It is well-known that Dan Brown likes to engage in fun games with his readers, often setting ‘treasure hunts’ through which they can get access to more information about his work than is readily available. Perhaps the most significant example was the cover of his bestselling novel The Da Vinci Code, in which a number of codes were embedded that, when solved, gave hints to the topics that would be discussed in the next book in the series. By solving these ciphers, I was able to write a book predicting the content of The Lost Symbol some five years before it was released.
With the publication date of Brown’s next novel Inferno now set (which, incidentally, seems to have been deliberately chosen in order to encode the value of Pi), what can we find if we search around for other possible clues to the strange topics that Dan Brown might explore this time? Taking a look at his website, we find a number of little puzzles waiting to be solved, one of which takes this form:
While at first glance this square of letters and numbers might look like gibberish, it’s actually quite easily solved – it’s a Caesar Square, where instead of reading left to right, top to bottom, we should instead read top to bottom, left to right. Doing so gives “MS408 Yale Library”, the call number of a certain manuscript within Yale’s Beinecke Rare Book & Manuscript Library: the Voynich Manuscript.

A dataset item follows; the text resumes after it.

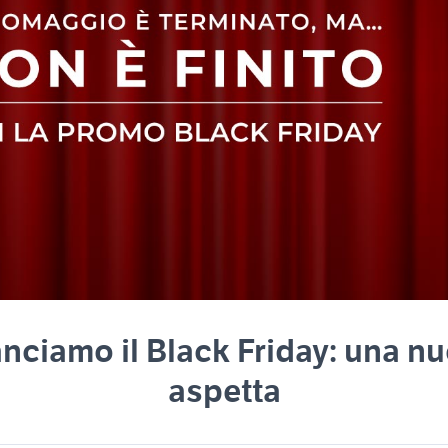
anciamo il Black Friday: una n
aspetta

Written in Central Europe at the end of the 15th or during the 16th century, the origin, language, and date of the Voynich Manuscript — named after the Polish-American antiquarian bookseller, Wilfrid M. Voynich, who acquired it in 1912 — are still being debated as vigorously as its puzzling drawings and undeciphered text. Described as a magical or scientific text, nearly every page contains botanical, figurative, and scientific drawings of a provincial but lively character, drawn in ink with vibrant washes in various shades of green, brown, yellow, blue, and red.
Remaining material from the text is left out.